Pandemic, rude fans lead to shortage of IHSA officials
At the end of the 2015-2016 school year, the Illinois High School Association had around 13,700 licensed officials for sports from football and basketball to water polo and gymnastics.
For the upcoming school year, that number is expected to be just under 11,000.
“What we’ve seen is this gradual lack of returning, lack of renewing a license by officials,” said Kurt Gibson, associate executive director of IHSA.
Gibson said the number of licensed officials for the organization’s 820 member schools has been declining for about ten years.

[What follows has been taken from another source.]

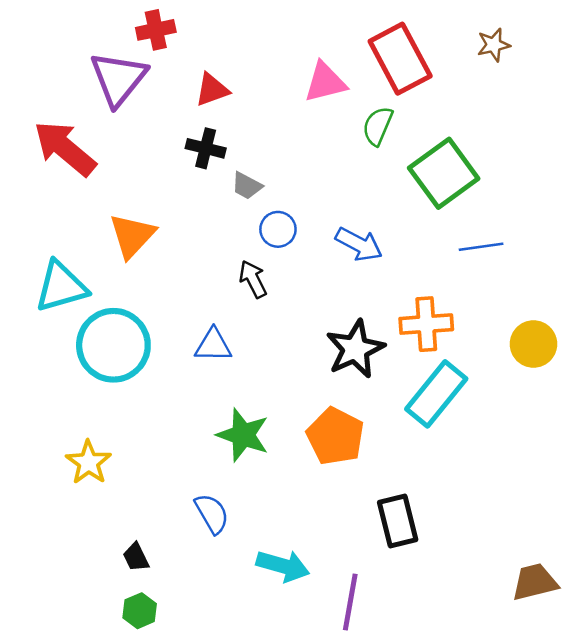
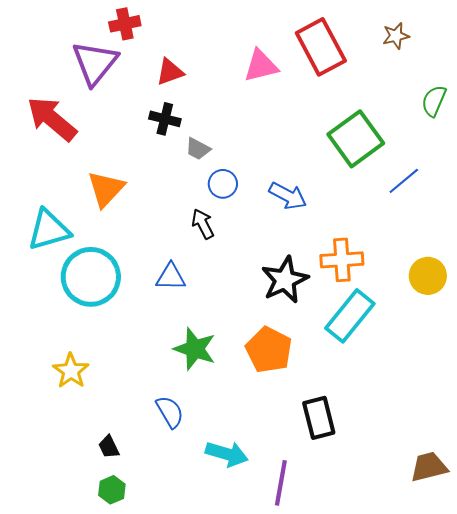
green semicircle: (378, 126) -> (434, 101), moved
blue line: (481, 247) -> (404, 181), moved, turned -32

That accelerated in recent years because of the COVID-19 pandemic.
But Gibson said surveys of departing officials show another issue.

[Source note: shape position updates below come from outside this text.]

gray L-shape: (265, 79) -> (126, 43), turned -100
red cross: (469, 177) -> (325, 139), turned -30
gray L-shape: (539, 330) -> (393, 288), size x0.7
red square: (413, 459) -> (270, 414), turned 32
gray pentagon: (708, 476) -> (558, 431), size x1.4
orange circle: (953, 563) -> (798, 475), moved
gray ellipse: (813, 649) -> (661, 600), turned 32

“The behavior of fans is driving a number of officials away,” Gibson said.
A thankless job
Gibson said the work of officials can be thankless.
It’s also, for most people, a side hustle on top of a full-time job.
IHSA wants to remind fans that although officials can make mistakes – just like players and coaches do – they are doing their best.
They are also essential to the sports.
“Without officials, without people giving of their time, talent, and service to others, students aren’t going to be able to play games,” Gibson said.
In a few cases, competitions have been cancelled because of the shortage.
But so far a bigger challenge for schools is scheduling, when there simply aren’t enough officials to go around.
“What schools have been doing over these past couple years is looking for alternative dates to play, so that an officiating crew in a sport like football, for example, could maybe work a Thursday night game, a Friday night game, and a Saturday afternoon game,” Gibson said.
IHSA is working to attract new generations of officials such as recent college graduates.
They’ve also had some success in recruiting former athletes, empty nesters, and parents in their 30s, 40s and 50s.
Aaron Frey is among those stepping up to officiate high school sports.
He’s 36, married, and a father of two.
“If I can do one game a week, that’s a little extra money in my pocket,” Frey said. “And it’s going to help players who are passionate about the sport that they love, and fans and coaches who are passionate about the sport that they love too.”
Frey grew up in a small town near St. Louis and now lives in a small town in west central Illinois.
He said he’s not afraid to step into the fray, in part because he’s worked as a sports reporter.
That gave him an appreciation for the work of officials and the nuances of the game -- and it also made him impartial.
“Every game I go to, I never root for a team to win or lose, I just root for a good game. And you know, you call it as you see it,” Frey said.
He is now licensed to officiate football and basketball, and he signed up for games within 30 miles.
While most people associate high school football with Friday nights or basketball with Friday and Saturday games, officials are needed for weekday games for junior high and junior varsity.
“For me, and probably most other first-time officials, the games I’ve been assigned to so far have all been junior high and sophomore games,” Frey said.
He said he’s not worried about the public criticism that comes with the job.
“I’ve joked with a few folks that I’m on a mission to have as many people yell at me as possible,” Frey said. “I’ve already checked off newspaper readers and my wife, so I’m just adding sports fans to the list.”
But what it’s really about for Frey is keeping traditions alive and giving back to his community.
Plus he said those black and white striped shirts are slimming.